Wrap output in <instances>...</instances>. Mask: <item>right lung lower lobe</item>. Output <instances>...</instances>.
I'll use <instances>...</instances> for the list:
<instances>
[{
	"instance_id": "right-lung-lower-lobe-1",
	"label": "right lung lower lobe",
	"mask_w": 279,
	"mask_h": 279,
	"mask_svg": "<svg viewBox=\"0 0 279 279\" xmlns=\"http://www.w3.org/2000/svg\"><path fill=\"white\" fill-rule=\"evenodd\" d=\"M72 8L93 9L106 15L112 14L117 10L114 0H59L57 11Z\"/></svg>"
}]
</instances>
++++++
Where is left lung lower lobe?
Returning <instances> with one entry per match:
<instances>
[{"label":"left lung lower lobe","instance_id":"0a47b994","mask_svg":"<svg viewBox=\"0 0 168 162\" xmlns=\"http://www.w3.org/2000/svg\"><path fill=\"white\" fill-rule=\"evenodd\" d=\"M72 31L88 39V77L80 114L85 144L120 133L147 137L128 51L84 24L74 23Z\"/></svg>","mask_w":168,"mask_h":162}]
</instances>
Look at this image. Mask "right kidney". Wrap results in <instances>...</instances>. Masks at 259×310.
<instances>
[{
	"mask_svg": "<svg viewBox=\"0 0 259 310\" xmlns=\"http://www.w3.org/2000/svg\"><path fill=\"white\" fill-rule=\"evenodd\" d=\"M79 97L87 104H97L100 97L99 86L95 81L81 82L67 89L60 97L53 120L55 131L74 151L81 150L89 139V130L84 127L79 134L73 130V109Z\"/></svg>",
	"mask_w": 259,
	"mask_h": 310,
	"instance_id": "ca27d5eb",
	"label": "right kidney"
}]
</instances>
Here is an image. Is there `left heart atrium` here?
++++++
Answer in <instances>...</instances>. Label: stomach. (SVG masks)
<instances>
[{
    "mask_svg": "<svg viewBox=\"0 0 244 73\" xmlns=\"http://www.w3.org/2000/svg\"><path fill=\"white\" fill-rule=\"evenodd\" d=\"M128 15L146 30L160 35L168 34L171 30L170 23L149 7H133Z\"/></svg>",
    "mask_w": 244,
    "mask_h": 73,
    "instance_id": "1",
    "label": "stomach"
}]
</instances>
++++++
• _Try it_: Copy out, word for word, the part of the entries above that begins at the line with "Look at this" and ends at the line with "Here is an image.", including both.

• _Task output_:
Look at this image. Mask "right kidney". Wrap results in <instances>...</instances>. Masks at 259×310.
<instances>
[{
	"mask_svg": "<svg viewBox=\"0 0 259 310\" xmlns=\"http://www.w3.org/2000/svg\"><path fill=\"white\" fill-rule=\"evenodd\" d=\"M79 97L87 104H97L100 97L99 86L95 81L81 82L67 89L60 97L53 120L55 131L74 151L81 150L89 139V130L84 127L79 134L73 130V109Z\"/></svg>",
	"mask_w": 259,
	"mask_h": 310,
	"instance_id": "ca27d5eb",
	"label": "right kidney"
}]
</instances>
Here is an image. Is there `left heart atrium` here?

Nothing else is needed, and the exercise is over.